[Your task]
Please set down the line that contains "The image size is (1024, 811)." and every line below it through the last, exactly as written, with no other lines.

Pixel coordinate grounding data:
=== Begin Enclosure ===

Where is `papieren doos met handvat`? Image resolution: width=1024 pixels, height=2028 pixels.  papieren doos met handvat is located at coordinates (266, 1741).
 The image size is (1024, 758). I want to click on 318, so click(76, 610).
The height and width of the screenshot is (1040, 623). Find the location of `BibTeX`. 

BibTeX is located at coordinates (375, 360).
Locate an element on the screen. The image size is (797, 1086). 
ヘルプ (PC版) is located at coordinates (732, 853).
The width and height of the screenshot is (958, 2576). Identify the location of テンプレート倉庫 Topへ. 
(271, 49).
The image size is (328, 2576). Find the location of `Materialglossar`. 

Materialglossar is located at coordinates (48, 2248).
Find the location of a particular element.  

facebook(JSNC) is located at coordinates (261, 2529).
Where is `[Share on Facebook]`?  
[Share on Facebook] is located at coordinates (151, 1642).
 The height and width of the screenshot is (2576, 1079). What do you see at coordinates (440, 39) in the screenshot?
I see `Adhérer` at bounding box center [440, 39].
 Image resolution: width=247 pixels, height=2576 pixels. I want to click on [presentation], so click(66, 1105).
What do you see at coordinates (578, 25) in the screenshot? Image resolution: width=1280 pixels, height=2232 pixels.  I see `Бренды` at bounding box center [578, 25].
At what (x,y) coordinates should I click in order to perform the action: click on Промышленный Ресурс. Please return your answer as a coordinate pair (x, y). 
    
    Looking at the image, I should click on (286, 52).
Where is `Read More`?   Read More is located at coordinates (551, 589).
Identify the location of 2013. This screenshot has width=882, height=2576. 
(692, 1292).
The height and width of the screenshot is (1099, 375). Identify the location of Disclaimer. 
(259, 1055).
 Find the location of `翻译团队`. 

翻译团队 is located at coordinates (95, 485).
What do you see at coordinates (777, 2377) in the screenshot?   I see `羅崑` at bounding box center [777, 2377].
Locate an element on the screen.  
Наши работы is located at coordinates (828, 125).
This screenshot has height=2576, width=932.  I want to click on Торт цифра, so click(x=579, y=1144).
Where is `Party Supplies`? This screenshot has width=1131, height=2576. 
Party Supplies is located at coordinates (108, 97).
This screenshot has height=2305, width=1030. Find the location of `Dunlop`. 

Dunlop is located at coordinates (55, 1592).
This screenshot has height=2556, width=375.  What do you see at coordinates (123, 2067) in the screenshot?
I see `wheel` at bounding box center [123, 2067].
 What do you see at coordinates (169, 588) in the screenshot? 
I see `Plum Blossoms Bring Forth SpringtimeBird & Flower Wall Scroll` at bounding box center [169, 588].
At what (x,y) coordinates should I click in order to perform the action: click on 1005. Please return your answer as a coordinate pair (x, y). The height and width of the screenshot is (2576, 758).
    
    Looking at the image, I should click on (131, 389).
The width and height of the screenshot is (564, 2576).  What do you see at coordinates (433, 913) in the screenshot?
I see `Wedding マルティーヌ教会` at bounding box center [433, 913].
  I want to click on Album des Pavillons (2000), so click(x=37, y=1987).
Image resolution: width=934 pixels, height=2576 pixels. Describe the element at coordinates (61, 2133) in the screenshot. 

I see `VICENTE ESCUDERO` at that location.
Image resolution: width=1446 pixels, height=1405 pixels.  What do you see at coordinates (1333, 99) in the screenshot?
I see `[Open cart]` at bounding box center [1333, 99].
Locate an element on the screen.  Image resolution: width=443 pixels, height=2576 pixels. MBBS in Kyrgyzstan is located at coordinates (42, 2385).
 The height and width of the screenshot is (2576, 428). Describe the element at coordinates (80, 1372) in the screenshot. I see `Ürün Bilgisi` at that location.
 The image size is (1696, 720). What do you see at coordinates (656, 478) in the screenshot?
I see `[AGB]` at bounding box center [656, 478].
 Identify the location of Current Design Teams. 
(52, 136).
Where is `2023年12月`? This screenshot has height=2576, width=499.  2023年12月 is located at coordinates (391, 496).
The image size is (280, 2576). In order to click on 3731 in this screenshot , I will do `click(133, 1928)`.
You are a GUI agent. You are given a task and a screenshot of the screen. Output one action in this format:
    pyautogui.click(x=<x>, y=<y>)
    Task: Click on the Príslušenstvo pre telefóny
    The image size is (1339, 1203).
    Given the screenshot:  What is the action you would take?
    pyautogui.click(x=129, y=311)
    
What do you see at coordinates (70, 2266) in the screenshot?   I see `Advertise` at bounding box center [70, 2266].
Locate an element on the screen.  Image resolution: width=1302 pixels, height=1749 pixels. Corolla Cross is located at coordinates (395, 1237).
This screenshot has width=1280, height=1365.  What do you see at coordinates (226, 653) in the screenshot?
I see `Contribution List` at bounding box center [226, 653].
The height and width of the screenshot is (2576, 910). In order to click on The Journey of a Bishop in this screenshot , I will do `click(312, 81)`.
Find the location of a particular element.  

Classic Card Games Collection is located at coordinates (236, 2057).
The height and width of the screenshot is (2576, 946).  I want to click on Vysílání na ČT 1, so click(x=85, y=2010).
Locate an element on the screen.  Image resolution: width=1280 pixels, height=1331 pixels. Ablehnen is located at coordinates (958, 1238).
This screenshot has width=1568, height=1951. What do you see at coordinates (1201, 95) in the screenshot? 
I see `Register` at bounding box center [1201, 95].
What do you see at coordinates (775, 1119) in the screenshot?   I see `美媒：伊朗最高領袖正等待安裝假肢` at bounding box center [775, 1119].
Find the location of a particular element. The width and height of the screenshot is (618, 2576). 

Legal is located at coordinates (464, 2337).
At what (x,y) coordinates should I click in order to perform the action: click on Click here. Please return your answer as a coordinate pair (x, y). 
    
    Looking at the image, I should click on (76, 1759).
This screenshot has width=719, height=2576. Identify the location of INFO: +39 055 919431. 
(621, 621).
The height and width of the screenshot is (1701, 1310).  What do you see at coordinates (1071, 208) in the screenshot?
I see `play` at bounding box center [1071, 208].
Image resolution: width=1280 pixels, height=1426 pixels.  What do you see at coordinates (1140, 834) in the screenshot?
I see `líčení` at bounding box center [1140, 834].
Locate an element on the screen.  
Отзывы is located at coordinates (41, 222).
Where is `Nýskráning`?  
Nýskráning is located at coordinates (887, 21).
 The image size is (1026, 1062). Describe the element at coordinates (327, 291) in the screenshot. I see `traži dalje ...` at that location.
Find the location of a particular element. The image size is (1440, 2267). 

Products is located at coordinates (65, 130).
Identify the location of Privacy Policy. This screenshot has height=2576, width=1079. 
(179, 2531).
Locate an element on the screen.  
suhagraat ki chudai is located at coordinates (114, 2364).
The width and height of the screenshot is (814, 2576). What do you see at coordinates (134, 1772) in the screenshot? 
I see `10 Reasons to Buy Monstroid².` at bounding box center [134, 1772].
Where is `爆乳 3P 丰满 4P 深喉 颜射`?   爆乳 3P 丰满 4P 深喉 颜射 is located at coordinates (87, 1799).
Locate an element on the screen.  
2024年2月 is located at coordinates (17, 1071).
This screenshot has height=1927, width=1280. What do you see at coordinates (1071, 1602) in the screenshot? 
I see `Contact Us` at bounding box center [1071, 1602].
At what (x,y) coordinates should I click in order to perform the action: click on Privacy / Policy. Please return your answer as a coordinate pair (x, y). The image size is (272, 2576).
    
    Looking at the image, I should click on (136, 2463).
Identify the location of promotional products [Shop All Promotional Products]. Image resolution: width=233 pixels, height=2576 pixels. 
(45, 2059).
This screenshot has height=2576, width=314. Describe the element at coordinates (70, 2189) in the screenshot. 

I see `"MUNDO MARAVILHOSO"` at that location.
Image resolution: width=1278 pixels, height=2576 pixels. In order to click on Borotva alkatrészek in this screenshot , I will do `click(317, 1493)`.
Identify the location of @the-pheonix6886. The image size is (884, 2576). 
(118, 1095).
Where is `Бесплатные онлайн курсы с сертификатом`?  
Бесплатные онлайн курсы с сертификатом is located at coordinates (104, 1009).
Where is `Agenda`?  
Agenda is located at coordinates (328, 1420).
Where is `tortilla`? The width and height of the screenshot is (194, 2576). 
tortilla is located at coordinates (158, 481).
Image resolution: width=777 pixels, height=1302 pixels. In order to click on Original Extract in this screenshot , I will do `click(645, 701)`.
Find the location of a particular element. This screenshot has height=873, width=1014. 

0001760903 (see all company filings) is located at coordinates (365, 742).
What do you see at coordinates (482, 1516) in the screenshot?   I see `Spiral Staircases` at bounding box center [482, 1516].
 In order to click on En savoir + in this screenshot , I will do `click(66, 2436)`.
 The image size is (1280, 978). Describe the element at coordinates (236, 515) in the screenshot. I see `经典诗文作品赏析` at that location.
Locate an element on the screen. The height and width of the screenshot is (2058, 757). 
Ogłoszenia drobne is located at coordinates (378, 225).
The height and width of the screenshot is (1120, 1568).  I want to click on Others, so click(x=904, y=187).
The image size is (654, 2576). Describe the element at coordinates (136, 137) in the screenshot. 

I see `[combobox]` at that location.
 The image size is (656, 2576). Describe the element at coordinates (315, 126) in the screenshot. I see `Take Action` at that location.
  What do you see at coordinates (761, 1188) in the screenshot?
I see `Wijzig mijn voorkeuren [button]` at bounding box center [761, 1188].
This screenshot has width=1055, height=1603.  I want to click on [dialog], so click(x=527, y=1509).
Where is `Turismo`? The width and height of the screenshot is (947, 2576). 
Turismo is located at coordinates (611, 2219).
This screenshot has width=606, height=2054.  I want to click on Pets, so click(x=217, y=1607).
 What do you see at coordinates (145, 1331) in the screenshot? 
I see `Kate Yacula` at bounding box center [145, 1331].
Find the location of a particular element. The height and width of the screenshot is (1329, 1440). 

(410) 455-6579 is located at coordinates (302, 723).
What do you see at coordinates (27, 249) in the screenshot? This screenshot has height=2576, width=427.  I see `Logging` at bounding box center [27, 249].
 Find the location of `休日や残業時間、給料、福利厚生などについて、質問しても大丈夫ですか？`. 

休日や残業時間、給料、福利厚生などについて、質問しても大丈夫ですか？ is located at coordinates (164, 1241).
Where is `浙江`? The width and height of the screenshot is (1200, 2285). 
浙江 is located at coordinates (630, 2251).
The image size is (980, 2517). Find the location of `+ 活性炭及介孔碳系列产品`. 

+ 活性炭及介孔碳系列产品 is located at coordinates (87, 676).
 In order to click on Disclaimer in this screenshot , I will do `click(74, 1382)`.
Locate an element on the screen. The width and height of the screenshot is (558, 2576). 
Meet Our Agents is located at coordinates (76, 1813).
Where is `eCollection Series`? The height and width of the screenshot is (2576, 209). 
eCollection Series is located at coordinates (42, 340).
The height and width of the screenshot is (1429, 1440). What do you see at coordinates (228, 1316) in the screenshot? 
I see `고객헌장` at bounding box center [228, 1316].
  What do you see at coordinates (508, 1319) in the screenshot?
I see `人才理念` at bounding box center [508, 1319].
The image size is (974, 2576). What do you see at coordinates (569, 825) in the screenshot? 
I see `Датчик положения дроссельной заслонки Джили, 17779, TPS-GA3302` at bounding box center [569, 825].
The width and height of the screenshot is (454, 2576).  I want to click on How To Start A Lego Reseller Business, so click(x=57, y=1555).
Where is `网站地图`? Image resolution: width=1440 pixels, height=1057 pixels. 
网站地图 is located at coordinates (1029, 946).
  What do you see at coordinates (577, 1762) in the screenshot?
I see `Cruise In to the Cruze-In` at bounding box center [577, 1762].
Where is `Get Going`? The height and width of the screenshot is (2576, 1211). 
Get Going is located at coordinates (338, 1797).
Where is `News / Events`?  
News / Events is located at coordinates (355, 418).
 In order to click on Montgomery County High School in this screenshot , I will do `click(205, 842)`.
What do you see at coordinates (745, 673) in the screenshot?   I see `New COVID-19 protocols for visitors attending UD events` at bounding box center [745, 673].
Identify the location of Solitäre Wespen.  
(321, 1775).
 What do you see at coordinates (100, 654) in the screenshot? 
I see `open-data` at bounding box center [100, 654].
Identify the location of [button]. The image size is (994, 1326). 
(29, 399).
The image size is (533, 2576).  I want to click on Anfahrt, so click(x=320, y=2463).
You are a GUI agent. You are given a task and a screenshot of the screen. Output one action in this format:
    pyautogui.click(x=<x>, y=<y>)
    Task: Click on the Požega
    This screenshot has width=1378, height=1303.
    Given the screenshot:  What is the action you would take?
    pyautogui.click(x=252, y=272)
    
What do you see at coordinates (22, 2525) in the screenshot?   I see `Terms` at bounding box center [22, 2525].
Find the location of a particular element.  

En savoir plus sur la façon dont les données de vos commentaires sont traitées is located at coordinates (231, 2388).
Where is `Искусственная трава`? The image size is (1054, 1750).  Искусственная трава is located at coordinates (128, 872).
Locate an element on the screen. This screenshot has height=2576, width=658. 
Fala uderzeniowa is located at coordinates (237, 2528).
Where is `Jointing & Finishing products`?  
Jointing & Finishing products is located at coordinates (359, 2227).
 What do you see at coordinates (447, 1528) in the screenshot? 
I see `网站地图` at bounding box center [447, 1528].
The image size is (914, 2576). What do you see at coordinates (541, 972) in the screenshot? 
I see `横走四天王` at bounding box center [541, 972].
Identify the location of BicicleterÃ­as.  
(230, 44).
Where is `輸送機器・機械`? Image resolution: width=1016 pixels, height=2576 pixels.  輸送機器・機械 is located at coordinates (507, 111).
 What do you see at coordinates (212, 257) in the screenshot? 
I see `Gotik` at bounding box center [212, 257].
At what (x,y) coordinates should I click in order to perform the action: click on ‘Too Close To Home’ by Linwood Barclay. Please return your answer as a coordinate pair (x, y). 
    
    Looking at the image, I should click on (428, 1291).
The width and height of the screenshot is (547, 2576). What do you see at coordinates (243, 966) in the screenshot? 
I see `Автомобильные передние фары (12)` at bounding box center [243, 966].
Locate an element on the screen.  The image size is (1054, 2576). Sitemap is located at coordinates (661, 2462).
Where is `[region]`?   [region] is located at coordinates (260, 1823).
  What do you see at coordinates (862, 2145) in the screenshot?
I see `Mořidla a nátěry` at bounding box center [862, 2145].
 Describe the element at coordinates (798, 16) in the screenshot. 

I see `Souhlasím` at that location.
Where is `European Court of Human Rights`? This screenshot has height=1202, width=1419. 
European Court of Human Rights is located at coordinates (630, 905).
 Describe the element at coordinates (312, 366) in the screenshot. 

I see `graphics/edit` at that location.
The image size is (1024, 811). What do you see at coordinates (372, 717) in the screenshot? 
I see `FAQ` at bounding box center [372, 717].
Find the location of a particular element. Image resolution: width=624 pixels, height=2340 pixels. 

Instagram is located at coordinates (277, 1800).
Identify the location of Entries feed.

=== End Enclosure ===

[Solution to this problem]
The image size is (1024, 811). What do you see at coordinates (372, 717) in the screenshot? 
I see `FAQ` at bounding box center [372, 717].
Find the location of a particular element. Image resolution: width=624 pixels, height=2340 pixels. 

Instagram is located at coordinates (277, 1800).
Identify the location of Entries feed.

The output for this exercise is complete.